Key Terms and Players of Operations Research
More and more companies are turning to data analysts and mathematical engineers to solve key business problems. Here's a guide to the key players and the basic lexicon of their craft — operations research.
Key Players
Oracle: Oracle is one of the enterprise application developers that has helped bring OR models to mainstream business. The analytic tools built into its systems draw heavily on operations research techniques and keep the intimidating math behind the scenes.
SAP: Oracle’s big German competitor in the enterprise application space has also opened inroads for operations research in the corporate suite. Like Oracle, its ERP and BPM solutions make extensive use of OR techniques, again hiding math functions that would otherwise put off users.
Frontline Systems: Frontline Systems is the maker of the Solver Add-In for Excel. The company has helped put optimization within reach of the greater management population, not just the analytical few.

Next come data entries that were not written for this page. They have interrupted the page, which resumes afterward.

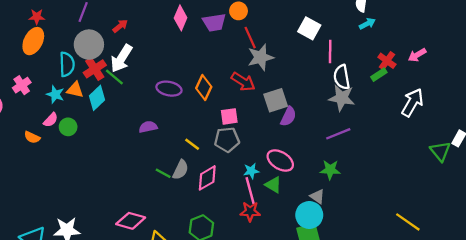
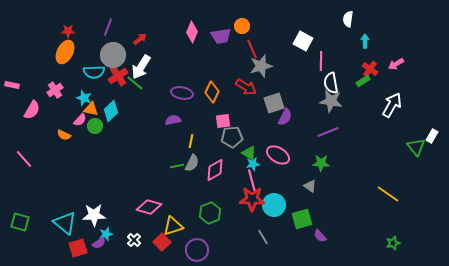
cyan arrow: (367, 24) -> (365, 41), moved, turned -64
cyan semicircle: (67, 64) -> (94, 72), turned 90
orange triangle: (75, 90) -> (91, 109), moved
cyan diamond: (97, 98) -> (111, 111), moved
pink square: (229, 116) -> (223, 121), moved
purple semicircle: (148, 127) -> (173, 120), moved
yellow line: (192, 144) -> (191, 141), moved, turned 64
green line: (163, 173) -> (177, 166), turned -40
green triangle: (273, 185) -> (249, 153), moved
red star: (250, 212) -> (252, 199), size x1.4
cyan circle: (309, 215) -> (274, 205), moved
yellow line: (408, 222) -> (388, 194), moved

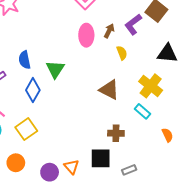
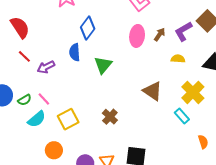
yellow semicircle: (122, 53) -> (178, 59), moved, turned -72
blue diamond: (33, 90) -> (88, 28), moved
brown cross: (116, 133) -> (110, 117), moved, turned 35

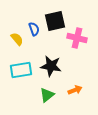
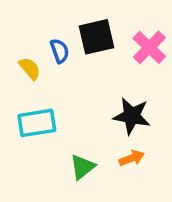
pink cross: (77, 38) -> (149, 47), moved, turned 30
black star: (51, 66) -> (132, 116), moved

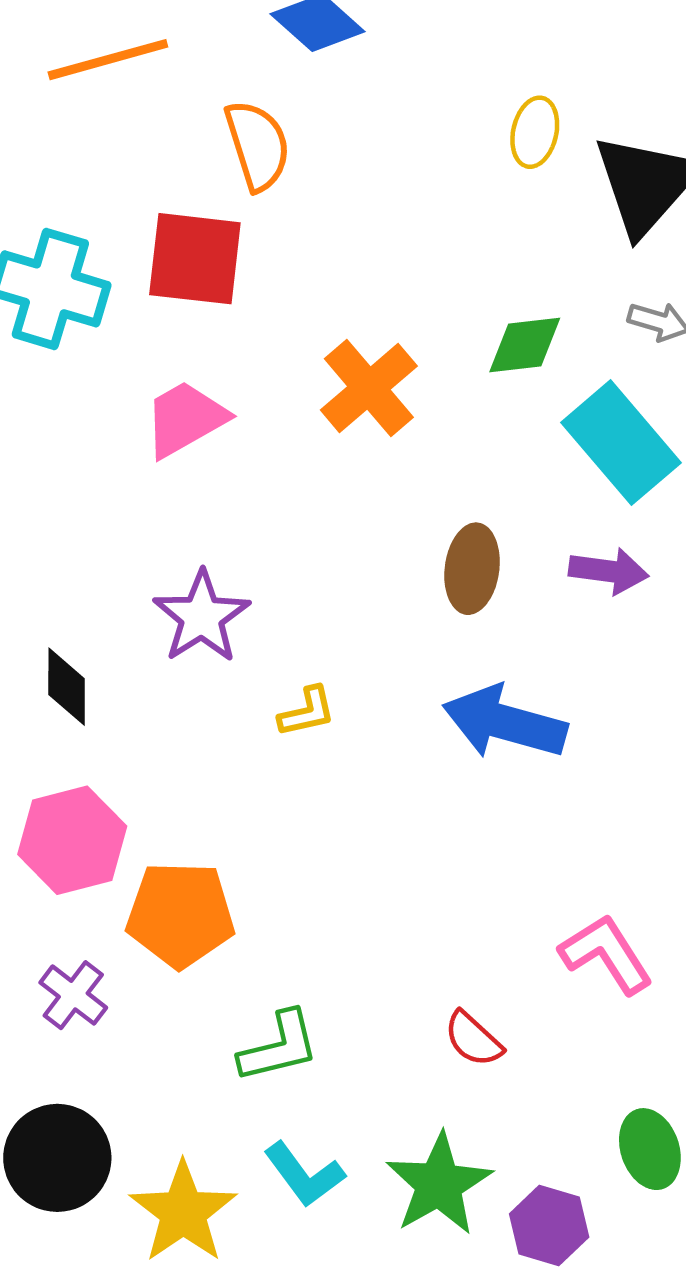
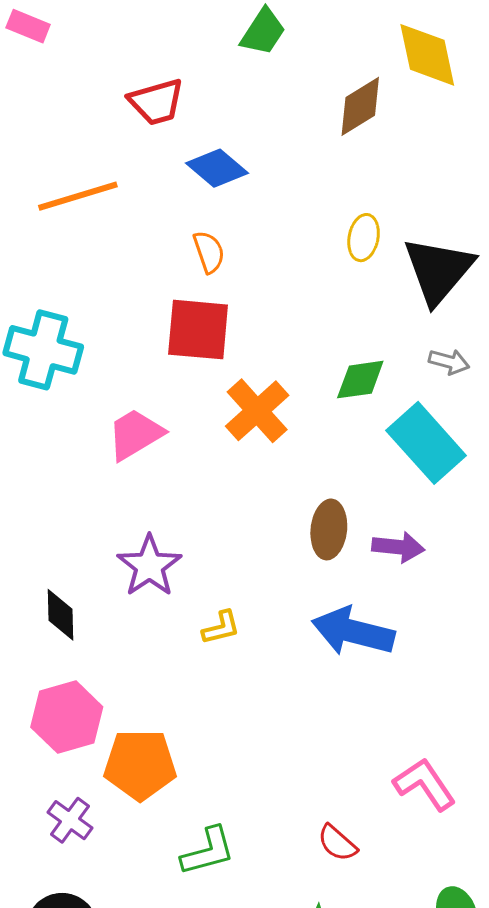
orange semicircle: (257, 145) -> (209, 252), moved, size x0.7
red square: (195, 259) -> (198, 330), moved
purple arrow: (609, 571) -> (398, 547), moved

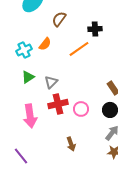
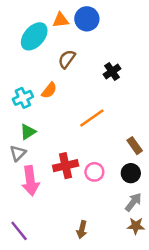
black cross: (95, 29) -> (112, 72), turned -32
orange line: (79, 49) -> (92, 118), moved
gray triangle: (51, 82) -> (18, 153), moved
brown arrow: (71, 144) -> (82, 230), moved, turned 32

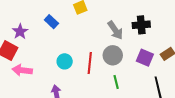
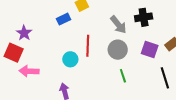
blue rectangle: (51, 22) -> (63, 19), moved, turned -64
red line: (90, 63) -> (88, 46), moved

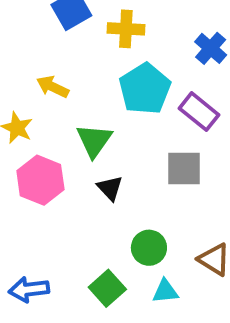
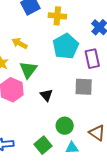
purple rectangle: (199, 112) -> (92, 59), turned 36
green triangle: (94, 141) -> (28, 70), moved

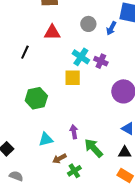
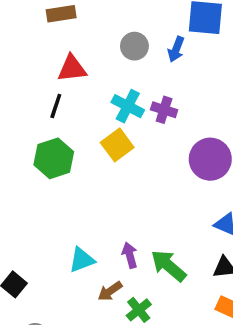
black line: (25, 52) -> (56, 106), moved
yellow square: (73, 78) -> (117, 145), turned -30
green hexagon: (36, 98) -> (54, 158), moved
purple arrow: (74, 132) -> (130, 255), moved

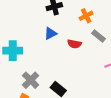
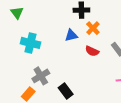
orange cross: (86, 16) -> (93, 28), moved, turned -32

ILOG: This Paris-based company makes optimization engines and has new “business rules” software that uses OR techniques to create and enforce business policy. ILOG is also the maker of powerful large-scale optimization software, called CPLEX.
Rockwell: Rockwell Software makes Arena, one of the most widely used simulation packages in business.
Key Terms
Business modeling and analysis: The mathematical model of a business problem or challenge. The model is analyzed to figure out the best course of action. There are several modeling techniques, including optimization, simulation, game theory, and statistics.
Analytic competitor: A company that builds competitive advantage by coordinating the widespread use of sophisticated analytic techniques to gain business insight.
Optimization and math programming: A key method of OR that relies on mathematical algorithms — and software that can run them — to work its magic. All optimization models include an objective function, constraints, and decision variables.
Simulation: There are hundreds of simulation programs, all with different ways of modeling a particular problem. At the core of each package is a process called “event scheduling,” in which certain events will change the state of the system if certain conditions are satisfied.
Stochastic vs. deterministic: If models include any sort of randomness, they’re described as stochastic models. Otherwise, they’re deterministic. Stochastic models are harder to build, but they more closely resemble reality.